While most of the world considers the settlements illegal, their impact on the ground is clear, with Palestinians saying the ever-expanding construction hems them in and makes it nearly impossible to establish a viable independent state. The Palestinians seek the West Bank, captured by Israel in 1967, as part of a future state.
With Netanyahu and Trump, settlers feel emboldened
Settlers had long set their sights on the hilltop, thanks to its position in a line of settlements surrounding Jerusalem and because they said it was significant to Jewish history. But they put up the boxy prefab homes in November because days earlier, Palestinian attackers had stabbed an Israeli to death at a nearby junction.
The attack created an impetus to justify the settlement, the local settlement council chair, Yaron Rosenthal, told AP. With the election of Israel’s far-right government in late 2022, Trump’s return to office last year and the November attack, conditions were ripe for settlers to make their move, Rosenthal said.
“We understood that there was an opportunity,” he said. “But we didn’t know it would happen so quickly.”
“Now there is the right political constellation for this to happen.”
Smotrich announced approval of the outpost, along with 18 others, on Dec. 21. That capped 20 years of effort, said Nadia Matar, a settler activist.
“Shdema was nearly lost to us,” said Matar, using the name of an Israeli military base at the site. “What prevented that outcome was perseverance.”
Back in 2006, settlers were infuriated upon hearing that Israel’s government was in talks with the US to build a Palestinian children’s hospital on the land, said Hagit Ofran, a director at Peace Now, an anti-settlement watchdog group, especially as the US Agency for International Development was funding a “peace park” at the base of the hill.
The mayor of Beit Sahour urged the US Consulate to pressure Israel to begin hospital construction, while settlers began weekly demonstrations at the site calling on Israel to quash the project, according to consulate files obtained through WikiLeaks.
It was “interesting” that settlers had “no religious, legal, or ... security claim to that land,” wrote consulate staffer Matt Fuller at the time, in an email he shared with the AP. “They just don’t want the Palestinians to have it — and for a hospital no less — a hospital that would mean fewer permits for entry to Jerusalem for treatment.”
The hospital was never built. The site was converted into a military base after the Netanyahu government came to power in 2009. From there, settlers quickly established a foothold by creating makeshift cultural center at the site, putting on lectures, readings and exhibits
Speaking to the AP, Ehud Olmert, the Israeli prime minister at the time the hospital was under discussion, said that was the tipping point.
“Once it is military installation, it is easier than to change its status into a new outpost, a new settlement and so on,” he said.
Olmert said Netanyahu — who has served as prime minister nearly uninterrupted since then — was “committed to entirely different political directions from the ones that I had,” he said. “They didn’t think about cooperation with the Palestinians.”
Palestinians say the land is theirs
The continued legalization of settlements and spiking settler violence — which rose by 27 percent in 2025, according to Israel’s military — have cemented a fearful status quo for West Bank Palestinians.

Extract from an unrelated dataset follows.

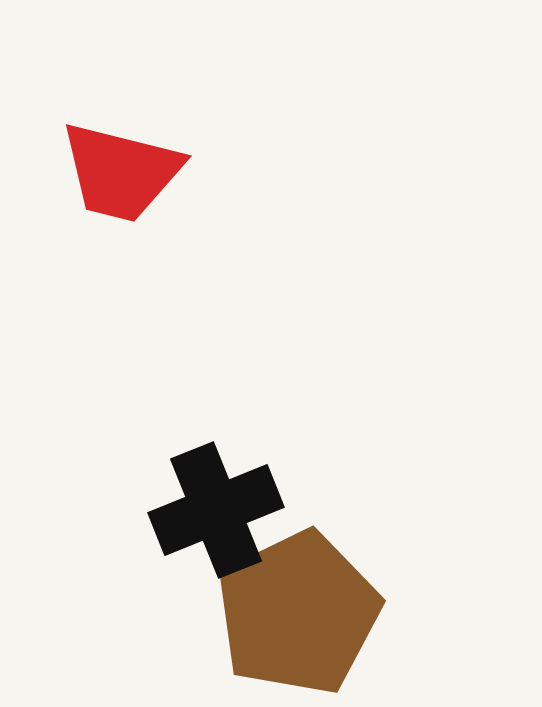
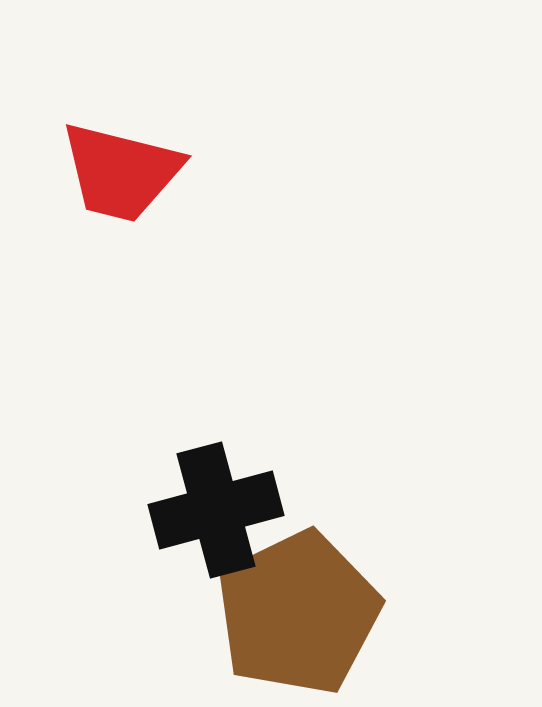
black cross: rotated 7 degrees clockwise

The land now home to Yatziv was originally owned by Palestinians from Beit Sahour, said the town’s mayor, Elias Isseid.
“These lands have been owned by families from Beit Sahour since ancient times,” he said.

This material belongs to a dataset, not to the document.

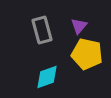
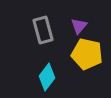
gray rectangle: moved 1 px right
cyan diamond: rotated 32 degrees counterclockwise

Isseid worries more land loss is to come. Yatziv is the latest in a line of Israeli settlements to pop up around Beit Sahour, all of which are connected by a main highway that runs to Jerusalem without entering Palestinian villages. The new settlement “poses a great danger to our children, our families,” he said.
A bypass road, complete with a new yellow gate, climbs up to Yatziv. The peace park stands empty.